Simon Winchester does the kind of research that could never be accomplished with a Google search. His work is layered and so impossibly thorough that reading his books makes me fearful that this kind of scholarship could become extinct with the quick-draw research that the net generation has become accustomed to. The Man Who Loved China is about Joseph Needham, a researcher much like Winchester. In fact, it is very meta that one of the world's greatest researchers should write a book about one of the world's greatest researchers. Needham dedicated his life to documenting scientific discovery in China. Admittedly, I would not want to read any of the six volumes that Needham devoted his life to but I did enjoy reading about his journey.
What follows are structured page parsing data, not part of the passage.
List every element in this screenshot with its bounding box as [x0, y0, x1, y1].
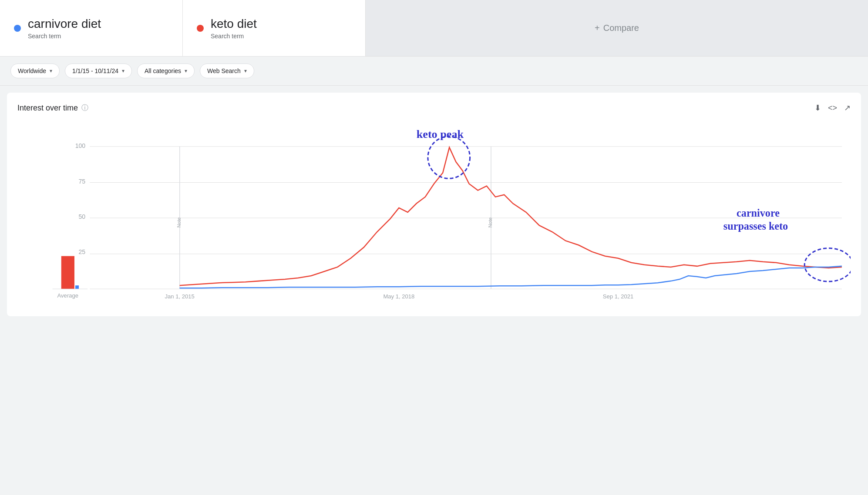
keto-term-text: keto diet Search term	[211, 17, 257, 40]
share-icon[interactable]: ↗	[844, 103, 851, 113]
filter-region-label: Worldwide	[18, 67, 46, 74]
chevron-down-icon: ▾	[50, 68, 52, 74]
filter-search-type[interactable]: Web Search ▾	[200, 64, 254, 78]
main-content: Interest over time ⓘ ⬇ <> ↗ 100 75 50 25…	[7, 93, 861, 316]
svg-text:50: 50	[78, 213, 85, 220]
svg-text:Note: Note	[176, 217, 182, 227]
svg-text:75: 75	[78, 178, 85, 185]
chevron-down-icon: ▾	[244, 68, 247, 74]
keto-dot	[197, 25, 204, 32]
filter-region[interactable]: Worldwide ▾	[10, 64, 60, 78]
carnivore-surpasses-circle	[804, 248, 851, 282]
svg-text:Sep 1, 2021: Sep 1, 2021	[603, 293, 634, 300]
compare-card[interactable]: + Compare	[366, 0, 868, 56]
compare-plus-icon: +	[595, 23, 600, 33]
filter-bar: Worldwide ▾ 1/1/15 - 10/11/24 ▾ All cate…	[0, 57, 868, 86]
chart-svg: 100 75 50 25 Note Note Jan 1, 2015 May 1…	[17, 123, 851, 306]
keto-peak-annotation: keto peak	[417, 128, 464, 140]
info-icon[interactable]: ⓘ	[81, 104, 88, 113]
download-icon[interactable]: ⬇	[814, 103, 821, 113]
svg-text:May 1, 2018: May 1, 2018	[383, 293, 414, 300]
chevron-down-icon: ▾	[185, 68, 187, 74]
svg-text:100: 100	[75, 142, 86, 149]
filter-category[interactable]: All categories ▾	[137, 64, 195, 78]
filter-category-label: All categories	[145, 67, 181, 74]
chart-container: 100 75 50 25 Note Note Jan 1, 2015 May 1…	[17, 123, 851, 306]
section-title-text: Interest over time	[17, 104, 78, 113]
section-header: Interest over time ⓘ ⬇ <> ↗	[17, 103, 851, 113]
avg-bar-blue	[75, 285, 79, 289]
carnivore-dot	[14, 25, 21, 32]
avg-bar-red	[61, 256, 74, 289]
filter-date[interactable]: 1/1/15 - 10/11/24 ▾	[65, 64, 132, 78]
chevron-down-icon: ▾	[122, 68, 124, 74]
svg-text:Average: Average	[57, 292, 78, 299]
svg-text:Note: Note	[488, 217, 493, 227]
top-bar: carnivore diet Search term keto diet Sea…	[0, 0, 868, 57]
carnivore-term-name: carnivore diet	[28, 17, 101, 31]
term-card-keto: keto diet Search term	[183, 0, 366, 56]
svg-text:25: 25	[78, 248, 85, 255]
filter-date-label: 1/1/15 - 10/11/24	[72, 67, 118, 74]
carnivore-surpasses-annotation-line1: carnivore	[737, 207, 780, 219]
term-card-carnivore: carnivore diet Search term	[0, 0, 183, 56]
carnivore-line	[180, 266, 842, 288]
keto-term-name: keto diet	[211, 17, 257, 31]
embed-icon[interactable]: <>	[828, 104, 837, 113]
filter-search-type-label: Web Search	[207, 67, 241, 74]
carnivore-term-type: Search term	[28, 33, 101, 40]
keto-term-type: Search term	[211, 33, 257, 40]
svg-text:Jan 1, 2015: Jan 1, 2015	[165, 293, 195, 300]
compare-label: Compare	[603, 23, 639, 33]
carnivore-surpasses-annotation-line2: surpasses keto	[723, 220, 788, 232]
carnivore-term-text: carnivore diet Search term	[28, 17, 101, 40]
header-actions: ⬇ <> ↗	[814, 103, 851, 113]
section-title-group: Interest over time ⓘ	[17, 104, 88, 113]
He was a quirky but committed academic - just the kind of men I appreciate. The people and places that crossed his path, seemingly serendipitously, make this story engaging and fun to read. This may not be knowledge that I'll use in my daily life but the holistic nature of the research is inspiring.

Andrew

May 10, 2014

Also known as "The Man Who Loved China" in American editions (because our versions are necessarily dumbed-down), this is the story of Joseph Needham's quest to understand an Eastern culture to which he was introduced in adulthood. A professor of chemistry and one with no official qualifications to undertake a work of rigorous history, he embarked on one of the most ambitious, lengthy, and meticulously researched pieces of scholarship in human history. At twenty-eight volumes and still in print, "Science and Civilisation in China" is (I would find out) a modern masterpiece.Simon Winchester has a loving eye for detail, and this is what fills his books with such wonder. He also seems to be more successful when the object of his inquiry is a character rather than a place or epoch (see his brilliant "The Professor and the Madman" to American readers, vs. the less regarded "Korea"). Needham is a perfect study for Winchester's discerning talents - at once brilliant, multilingual, hypersexual, a gymnosophist - one of several new words you will learn - charming and dashing, and, again, brilliant. You will inescapably notice that Professor Needham bears no small resemblance to the author, who has a love for detail, and for whom no small morsel of knowledge is too frivolous to be examined and ingested.Joseph Needham, a married man, was introduced to the Chinese language and culture by Lu Gwei-Djen, a 33-year old Chinese woman who was working in a Cambridge University laboratory under his supervision. This is the fulcrum on which his life would begin to turn, with the full weight of history behind it. It would be such a shame to spoil his extraordinary journey with plot-like summations. As one never to be so blessed with such tremendous mental gifts and interests, I can only understand his story like we enjoy a shooting-star, as a flash of brilliant, incomprehensible wonder, and, minding that Needham's death was at 94 years old, it is always gone too soon.

Brian

November 26, 2020

Winchester's account of Joseph Needham shows a Needham-esque fascination with intricate detail -- be it the social world of Edwardian England or the topography of western China. At the same time the author shares Needham's enthusiasm for enormous questions -- How much does the Western world owe to Eastern ingenuity? What accounts for the flaring up or dying down of a society's intellectual drive? All told, the book gives a highly thought-provoking tribute to Needham. You gotta admire a guy whose passion for a Chinese woman led him to tear down walls of prejudice between civilizations.